Exercise | Report every line below that has the string "comeback" in it.

(Beginning of Supplied data)

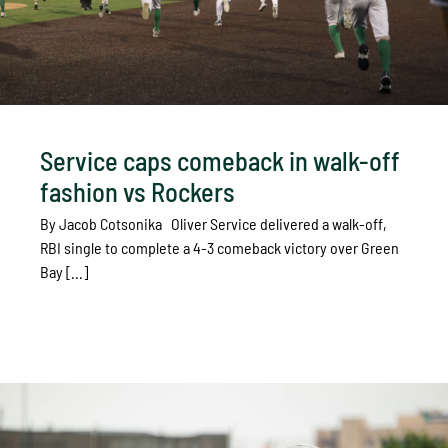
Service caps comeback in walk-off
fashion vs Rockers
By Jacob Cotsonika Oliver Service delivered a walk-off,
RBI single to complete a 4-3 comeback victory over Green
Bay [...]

(End of Supplied data)
(Beginning of Supplied data)

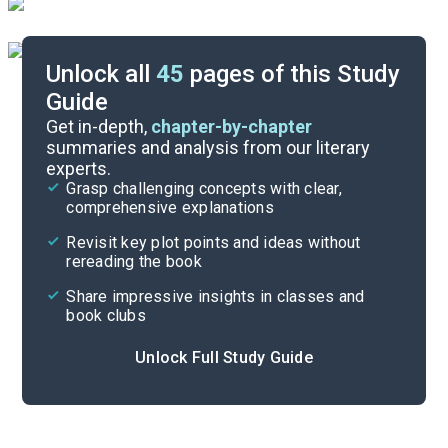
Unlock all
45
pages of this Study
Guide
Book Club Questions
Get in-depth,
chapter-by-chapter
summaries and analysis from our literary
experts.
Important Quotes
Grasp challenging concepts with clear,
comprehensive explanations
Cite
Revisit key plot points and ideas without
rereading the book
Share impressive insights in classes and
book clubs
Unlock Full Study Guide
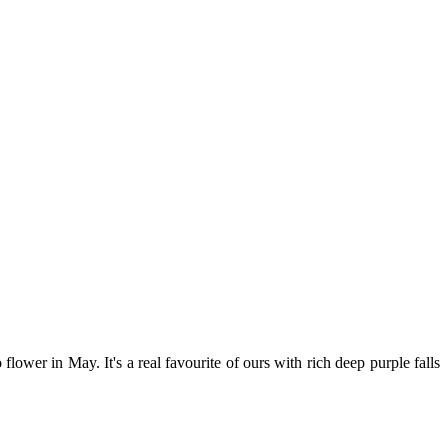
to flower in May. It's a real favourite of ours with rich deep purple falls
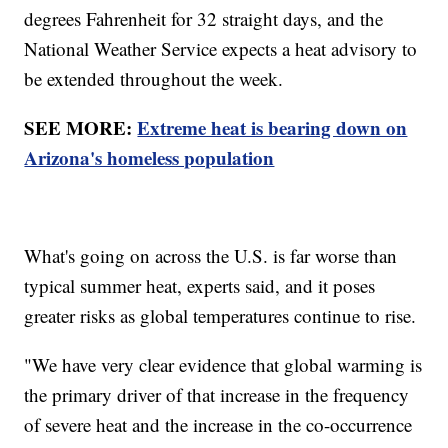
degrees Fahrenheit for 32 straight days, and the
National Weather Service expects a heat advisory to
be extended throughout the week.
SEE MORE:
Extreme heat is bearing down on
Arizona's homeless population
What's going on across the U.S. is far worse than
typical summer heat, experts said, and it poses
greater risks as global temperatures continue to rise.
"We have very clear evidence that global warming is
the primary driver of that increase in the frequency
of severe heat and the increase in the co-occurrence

(End of Supplied data)

Problem solution |
Service caps comeback in walk-off
RBI single to complete a 4-3 comeback victory over Green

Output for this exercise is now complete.